I hadn't really associated Bacardi with Cuba in the past. When they started printing "Casa fundada en Cuba, 1862" on their UK bottles a couple of years ago, I was one of the knowing bartenders who would turn the bottle over and point out the words "Product of the Bahamas" on the back label. Of course, I was aware that Bacardi had been founded in Cuba and had fled when Castro nationalized their facilities on the island in 1960, but I'd never thought of it as being particularly tied to any one country. My experience of Bacardi was as a global product from a multi-national corporation. But from small acorns, y'know.

The impressive thing about Gjelten's book is the way he emphasizes those Cuban roots at every stage of the story.

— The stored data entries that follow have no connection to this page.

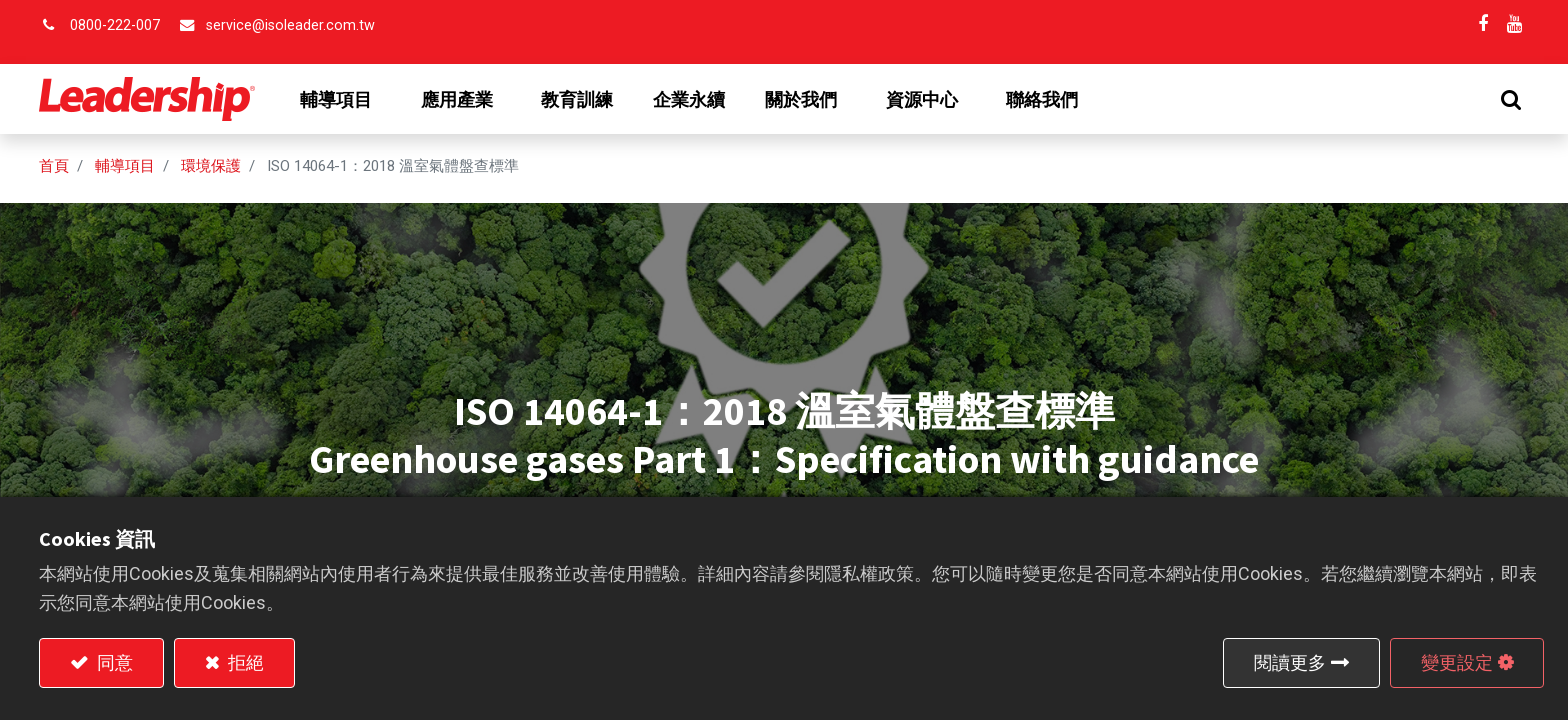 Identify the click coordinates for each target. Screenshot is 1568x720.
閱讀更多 (1290, 662)
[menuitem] (577, 100)
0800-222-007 (115, 25)
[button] (1511, 99)
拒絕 (244, 662)
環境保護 (211, 166)
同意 (113, 662)
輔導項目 (125, 166)
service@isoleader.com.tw (290, 25)
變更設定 (1457, 662)
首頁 (54, 166)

There are points when the company seems to represent everything Cuba could be and yet, by the end, the Bacardi company I'm familiar is as far away from the old idea of a free Cuba as the Castro regime. The Bacardis turn out to be the perfect guides to Cuban history, from Facundo Bacardi's struggle to establish a life for his family during the Spanish colonial period to Emilio Bacardi Moreau guiding both his company and hometown through revolution and regime change. There are cameos from Theodore Roosevelt, Ernest Hemmingway, Che Guevara, and there's always the long shadows cast by Cuba's homegrown dictators, Batista and Castro.

It's not a book about bartending. It often seems like the fact that the Bacardis made rum is incidental to the drama, which is, I guess, true. Ultimately, it's a book about people and the trouble that comes when you get enough of them together to form a family, to form a company, or to form a nation.